Any right-thinking person can see that fame today puts extreme pressure on your mental faculties, badly distorting your view of others and yourself, and muddying your intentions. There are many examples of people who have suffered in the limelight — psychosis, drug addiction, suicide, general misery. We can all think of some poor soul whose life has been ruined by the effects of success. How, then, is it any kind of ‘success’, to bring on yourself the conditions of your own demise? It is strange that mature people who should know better do not speak against it more, actively counselling younger people to abstain from the lust for fame. In this way, an abject stupidity is perpetuated down the decades.

One hopes that economic and demographic conditions change so that fame becomes a tamer beast. Part of the problem is that fame is not what it used to be. In the 1960s, footballers often took the bus to the match, just like the fans. Now, players drive to the stadium in sports cars with blacked-out windows. Who would argue that our values have not objectively deteriorated in this regard?

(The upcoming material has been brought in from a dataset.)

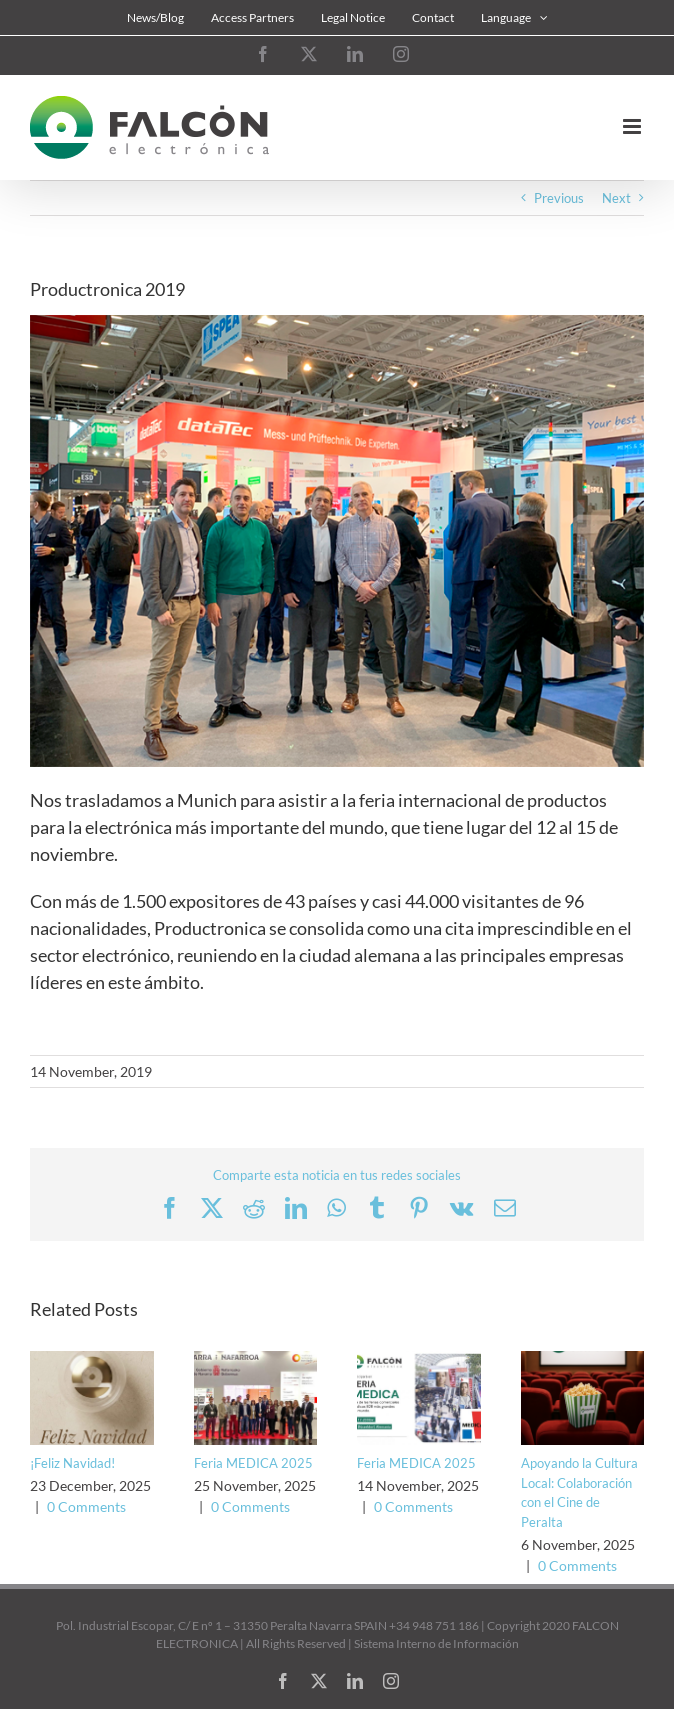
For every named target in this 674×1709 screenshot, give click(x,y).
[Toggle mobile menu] (633, 126)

It is much better for your mind, body and spirit if you fail to become famous and apparently successful. You will have a more reasonable, more humane perspective on life, and you will be immune to the mad roar of 21st-century mass culture, which seeks only to devour its adherents.

Crucially, you will be free to make the art that you want to make. You will be able to add your singular work to the immortal line of the history of art, something for future generations to cherish and celebrate. That, in the end, is the meaning and purpose of every act of human creation.

I wish you every failure in your future endeavours.